Bad Blood: Secrets and Lies in a Silicon Valley Startup
by John Carreyrou
New York: Alfred A. Knopf, (May 21, 2018).
352 pp. $16.77 (hardcover).
Reviewed by Nicholas Provenzo

Theranos founder and Stanford University dropout Elizabeth Holmes claimed that she created the “iPod of health care,” which could take a pinprick of blood from a person’s finger, scan it, and provide crucial information at low cost that could save that person’s life. Her company’s innovation, little more than the size of a super-automatic coffee machine, was, as Holmes put it, “the most important thing humanity has ever built.” A fantastic vision—but only if the underlying technology worked.

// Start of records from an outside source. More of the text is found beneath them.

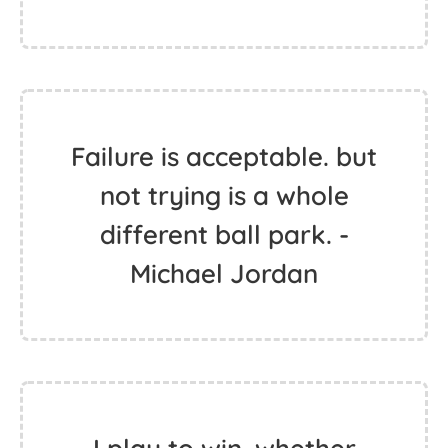
Failure is acceptable. but
not trying is a whole
different ball park. -
Michael Jordan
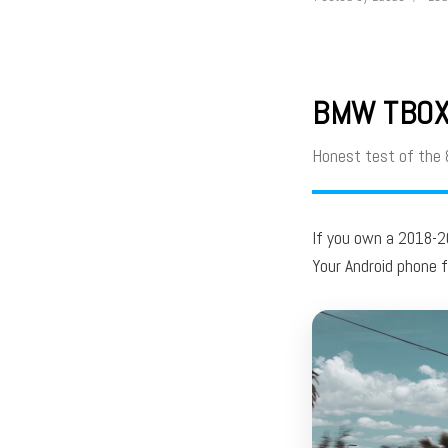
BMW TBOX 
Honest test of the
If you own a 2018-
Your Android phone 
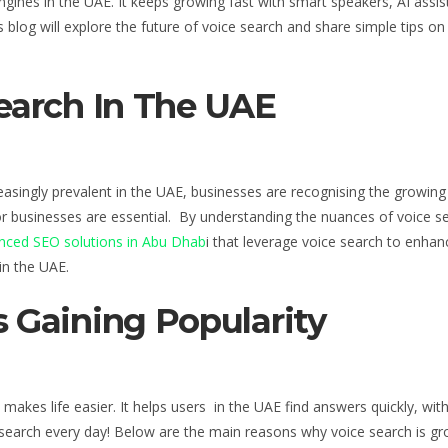
ngines
in the UAE
. It keeps growing fast with smart speakers, AI assi
blog will explore the future of voice search and share simple tips
o
Search
In The UAE
reasingly prevalent in the UAE, businesses are recognising the growin
or businesses are essential
. By understanding the nuances of voice se
ced SEO solutions in Abu Dhab
i that leverage voice search to enhanc
in the UAE
.
 Gaining Popularity
makes life easier. It helps users
in the UAE
find answers quickly, wit
 search every day! Below are the main reasons why voice search is gr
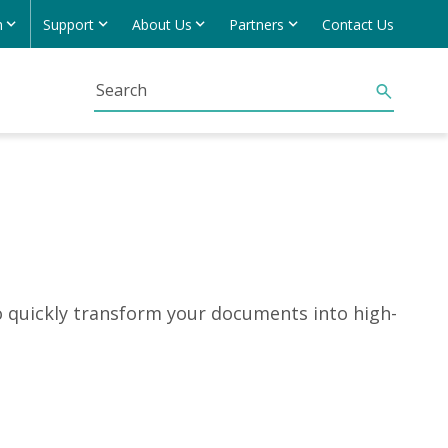
h
Support
About Us
Partners
Contact Us
o quickly transform your documents into high-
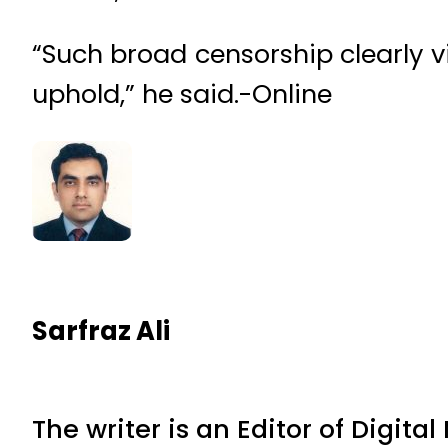
“Such broad censorship clearly v
uphold,” he said.-Online
Sarfraz Ali
The writer is an Editor of Digita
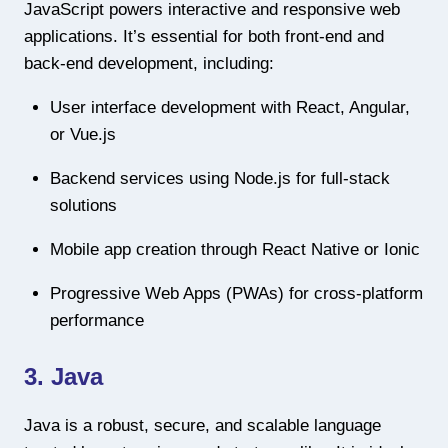
JavaScript powers interactive and responsive web
applications. It’s essential for both front-end and
back-end development, including:
User interface development with React, Angular,
or Vue.js
Backend services using Node.js for full-stack
solutions
Mobile app creation through React Native or Ionic
Progressive Web Apps (PWAs) for cross-platform
performance
3. Java
Java is a robust, secure, and scalable language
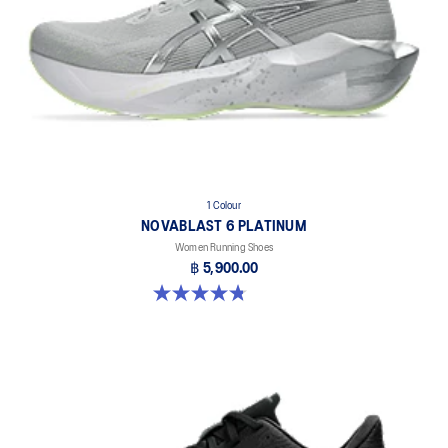
1 Colour
NOVABLAST 6 PLATINUM
Women Running Shoes
฿ 5,900.00
4.8 out of 5 stars. 4 reviews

Holmes framed her blood test as a moral crusade. “People don’t even know that they have a basic human right to be able to get access to information about themselves and their own bodies that can change their lives.” 1 Modeling herself as the next Steve Jobs, replete with black turtlenecks and “reality distortion field,” Holmes attracted more than $900 million dollars from investors and boasted a corporate board that included luminaries such as former Secretaries of State George Shultz and Henry Kissinger, former U.S. Senator and heart-transplant surgeon Bill Frist, and high-profile attorney David Boies. Before leaving the Theranos board to return to government, U.S. Secretary of Defense James Mattis gushed that Holmes “has probably one of the most mature and well-honed sense of ethics—personal ethics, managerial ethics, business ethics, [and] medical ethics that I’ve ever heard articulated.”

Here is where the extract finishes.